:: Supplied information
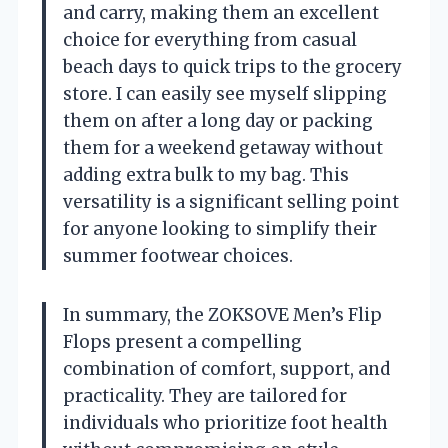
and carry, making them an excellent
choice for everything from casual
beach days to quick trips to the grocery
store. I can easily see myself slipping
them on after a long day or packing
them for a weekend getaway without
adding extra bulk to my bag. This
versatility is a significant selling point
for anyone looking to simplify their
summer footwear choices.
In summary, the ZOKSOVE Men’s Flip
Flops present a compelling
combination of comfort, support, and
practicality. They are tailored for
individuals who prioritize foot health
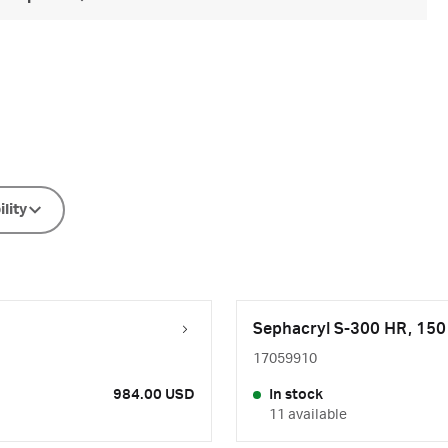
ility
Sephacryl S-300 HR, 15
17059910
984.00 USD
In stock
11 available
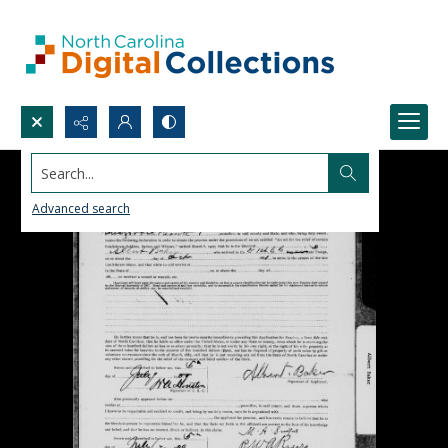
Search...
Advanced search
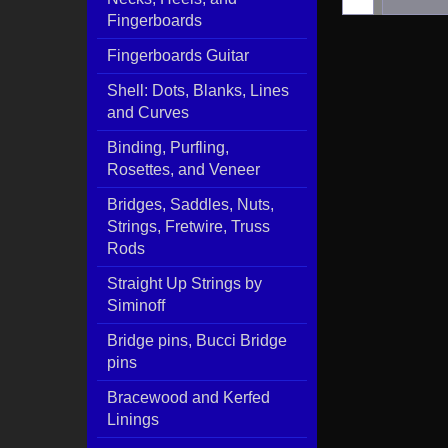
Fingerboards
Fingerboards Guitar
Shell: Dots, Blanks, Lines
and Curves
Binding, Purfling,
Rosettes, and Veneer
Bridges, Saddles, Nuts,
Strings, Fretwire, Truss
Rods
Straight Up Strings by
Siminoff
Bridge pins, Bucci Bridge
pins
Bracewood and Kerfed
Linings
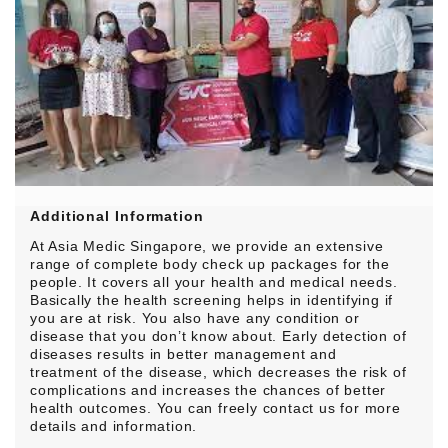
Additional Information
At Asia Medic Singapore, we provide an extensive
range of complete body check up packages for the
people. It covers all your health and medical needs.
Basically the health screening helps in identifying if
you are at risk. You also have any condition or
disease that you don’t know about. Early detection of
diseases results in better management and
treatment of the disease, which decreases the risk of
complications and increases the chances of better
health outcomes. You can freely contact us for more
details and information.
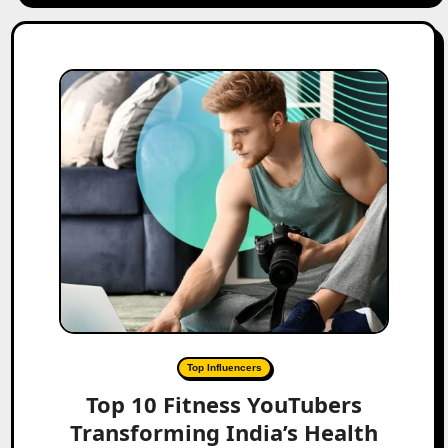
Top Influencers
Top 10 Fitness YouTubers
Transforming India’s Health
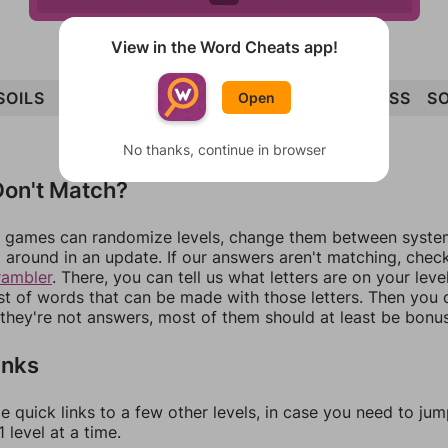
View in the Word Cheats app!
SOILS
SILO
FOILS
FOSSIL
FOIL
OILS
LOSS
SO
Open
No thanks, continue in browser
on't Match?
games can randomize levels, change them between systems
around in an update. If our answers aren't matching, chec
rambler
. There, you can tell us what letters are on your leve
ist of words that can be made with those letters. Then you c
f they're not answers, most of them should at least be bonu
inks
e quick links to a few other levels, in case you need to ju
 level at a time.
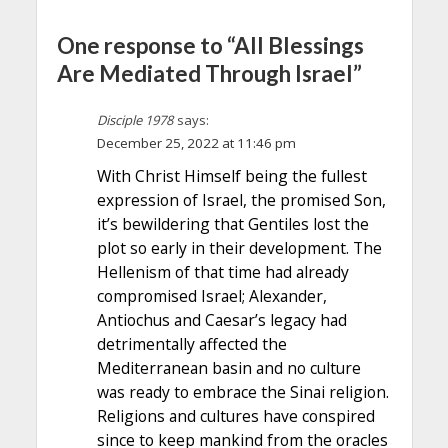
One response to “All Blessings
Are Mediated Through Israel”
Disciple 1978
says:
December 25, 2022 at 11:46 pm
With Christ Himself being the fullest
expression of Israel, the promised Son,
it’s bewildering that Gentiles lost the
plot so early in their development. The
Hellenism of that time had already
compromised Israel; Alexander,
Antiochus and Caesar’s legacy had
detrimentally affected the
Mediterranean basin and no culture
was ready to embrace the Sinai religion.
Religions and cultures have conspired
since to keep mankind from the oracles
::::
## What needs to be done
If a line of the data contains "have", copy it out.

## Response
you are at risk. You also have any condition or
Religions and cultures have conspired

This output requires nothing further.